Tuesday, November 30, 2010

What is The Learning Explosion?

The Learning Explosion is the perpetual explosion of learning into countless learning fragments. Fueled by recent technological advances, this explosion is resulting in the worldwide distribution of ideas, innovation, and learning.
Technological advances are taking the traditional learning model and breaking it into billions and billions of pieces of information that we now call learning fragments. Learning fragments can be found through many different sources such as social media sites, training workshops, video documentaries, online communities, blogs, or mobile-device apps.

In fact, all of us have probably discovered new learning fragments today. Fragments like these are being created and discovered every minute of every day. Learning is everywhere and accessible to nearly everyone. This is the new learning mind-set. This is how learning takes place today.

With tools like mobile phones and the Internet, information and knowledge is easily accessible to all classes of people worldwide. The Learning Explosion has no boundaries. This omnipresence of learning fragments allows for limitless opportunities to learn, grow, and increase knowledge.

It is our mission to seek out learning fragments, learn from them, innovate, and share our insights with the world.

Matt and Treion

Monday, November 22, 2010

When we say global, we mean it.

For the first time ever, when we say “global” we really mean “global”. I remember the first day we conducted a webinar with a group of people from Korea.

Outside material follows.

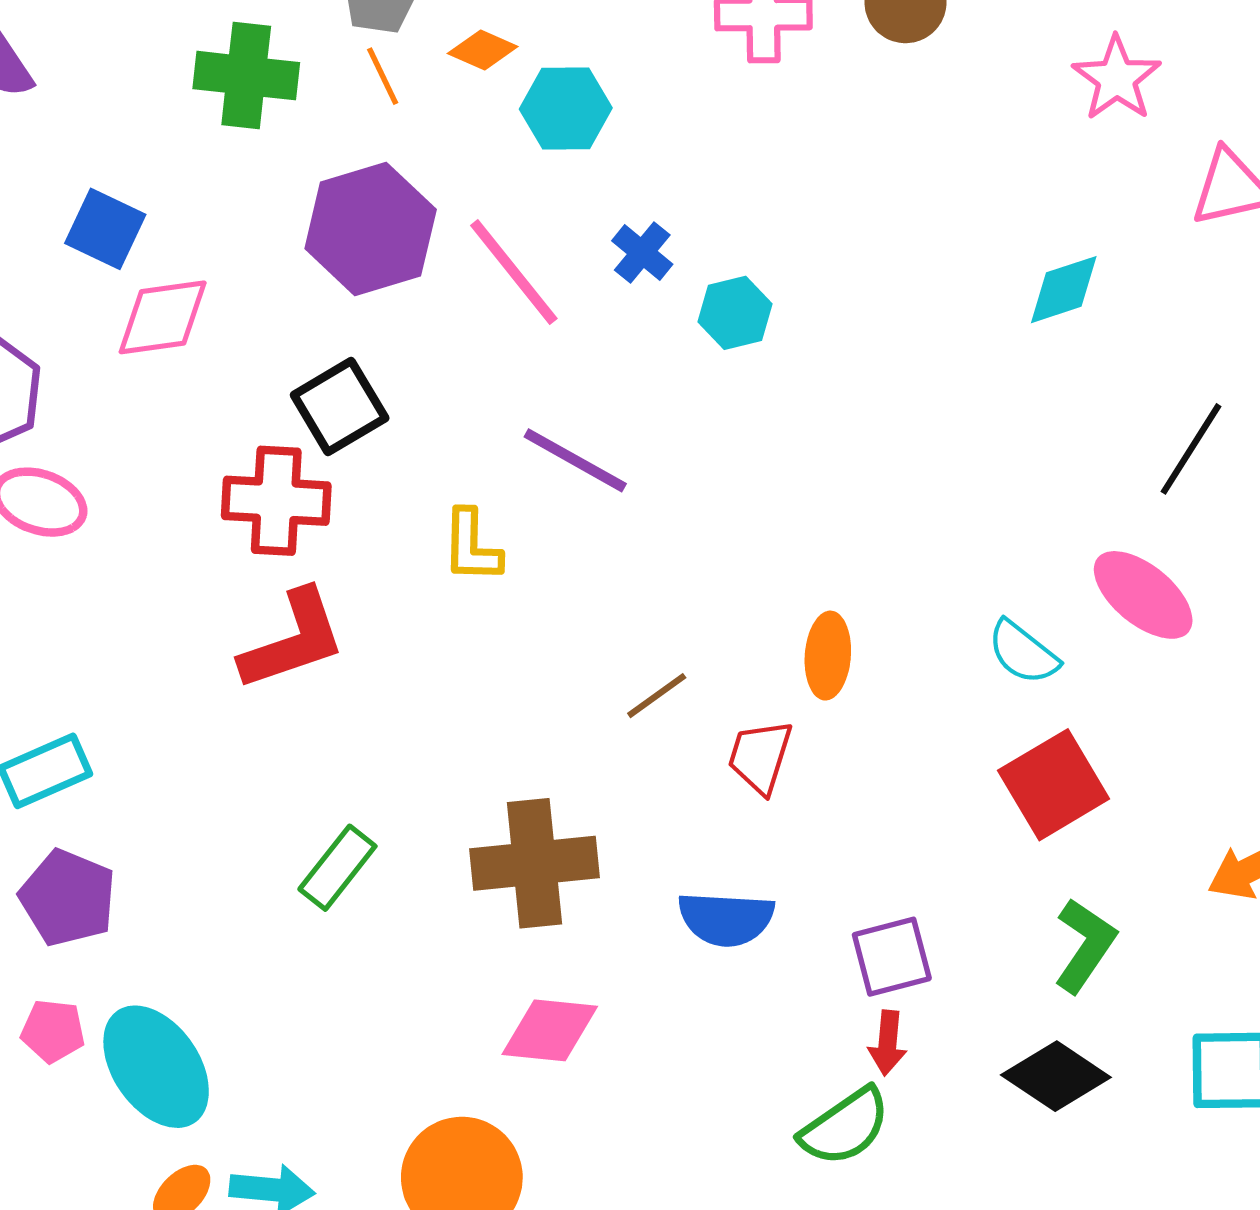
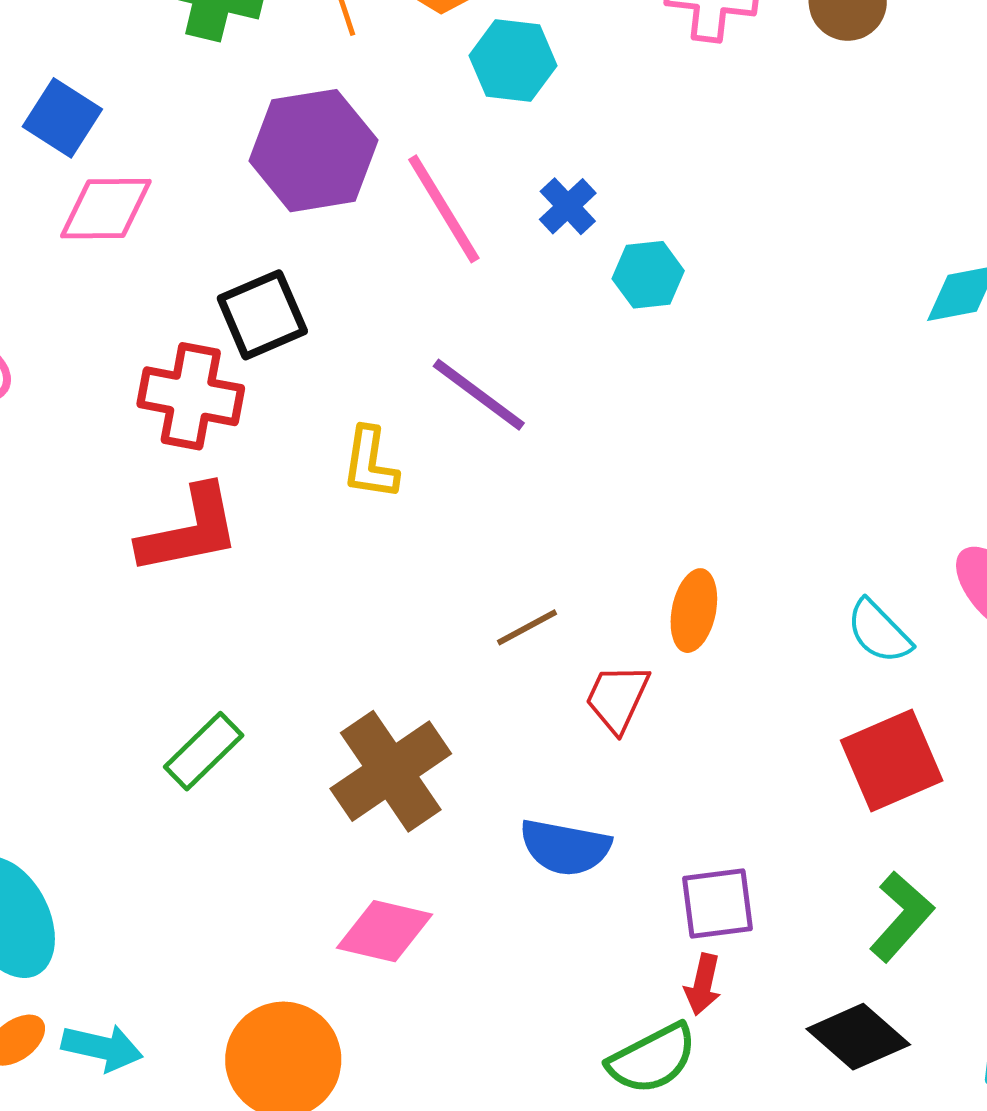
brown cross: (535, 863) -> (391, 771), turned -36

The following week we held one with people from Germany. Then Australia. Then Brazil. I specifically remember when we conducted a webinar that had people joined from four continents simultaneously. It was like magic.

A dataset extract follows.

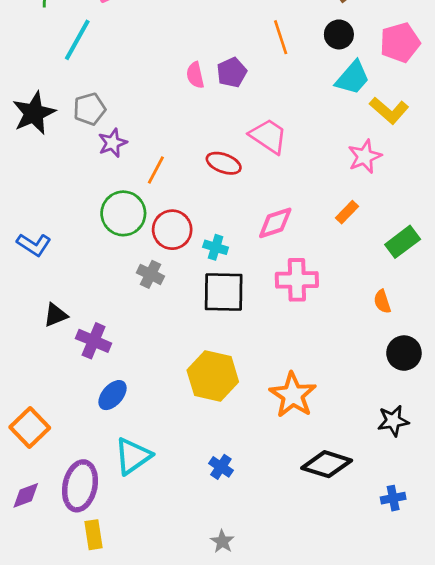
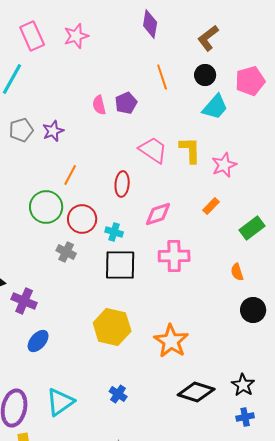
yellow L-shape: (389, 110) -> (190, 150), moved, turned -132
purple star: (113, 143) -> (53, 131), moved
red ellipse: (224, 163) -> (122, 184), moved, turned 75
black star: (393, 421) -> (243, 385), moved, turned -30
cyan triangle: (133, 456) -> (60, 402), moved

But now it’s almost become commonplace. Not a day goes by when webinars are not being attended by someone sitting in another part of the world. All that’s required is an internet connection.

In 2008 23.9% of the world was connected to the internet—up from 12.5% just five years earlier. This means 1.58 billion people have access to the Internet. Iceland leads the globe with 90% of their population with an internet connection. However that’s less than 300,000 people. Compare that with China who has only 22% of their population connected equaling 300 million users. (Here’s a great resource we found to see the percentage of each country’s population that have access to the web: http://tinyurl.com/countries-internet)

The world is getting wired very, very fast. You can now reach a global audience rapidly, effectively, and cost effectively. Your training efforts can be expanded to people you typically could never have reached before. Put on a global mindset and try and reach beyond your physical borders. You can now teach those distributed workers that live on nearly every corner of the globe.

Have you conducted a webinar to a someone outside your own country? What went right? What went wrong?

Authors: Matt Murdoch and Treion Muller

Wednesday, November 17, 2010

What has your online learning experience been like?

FranklinCovey has been known for its world-class instructor-led training (ILT). But a few years ago we realized that we also needed to provide our training online, or we would be trampled by the digital revolution that was steadily moving across the globe.
We were faced with a big challenge. We needed to create an online experience that would accomplish our goal of maintaining world-class instructional design and a high quality learning experience. We started our make-over with just a handful of team members, including a couple of marketers, an Instructional Designer, a Facilitator, and a techie, and a proven platform. (We also had a wonderful support group of internal and external experts to help us)
A few years later we now have a successful business that is growing substantially. We believe we have successfully created an online alternative without compromising the quality of the product or interactive end-user experience. How we did this is a whole bunch of other blog entries, which will be coming shortly.
While we believe we have created a terrific online learning product, we also know we have a lot still to learn and improve. So, in this spirit of continual improvement, we would like to ask you knowledgeable and experienced online learners “out there” the following two questions:

1. What are some great webinars you have attended? What made them great?
2. What are some bad webinars you have attended? What made them bad?

We look forward to sharing what we learned, and also learning from you.